● **Extracted records**:
*** Block opens ***

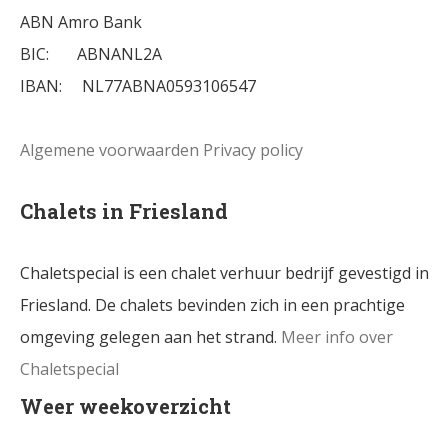
ABN Amro Bank
BIC: ABNANL2A
IBAN: NL77ABNA0593106547
Algemene voorwaarden
Privacy policy
Chalets in Friesland
Chaletspecial is een chalet verhuur bedrijf gevestigd in
Friesland. De chalets bevinden zich in een prachtige
omgeving gelegen aan het strand.
Meer info over
Chaletspecial
Weer weekoverzicht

*** Block closes ***

● **TASK TO COMPLETE**: Leave out the images and transcribe all the records exactly.

● **WRITTEN ANSWER**:
ABN Amro Bank
BIC: ABNANL2A
IBAN: NL77ABNA0593106547
Algemene voorwaarden
Privacy policy
Chalets in Friesland
Chaletspecial is een chalet verhuur bedrijf gevestigd in
Friesland. De chalets bevinden zich in een prachtige
omgeving gelegen aan het strand.
Meer info over
Chaletspecial
Weer weekoverzicht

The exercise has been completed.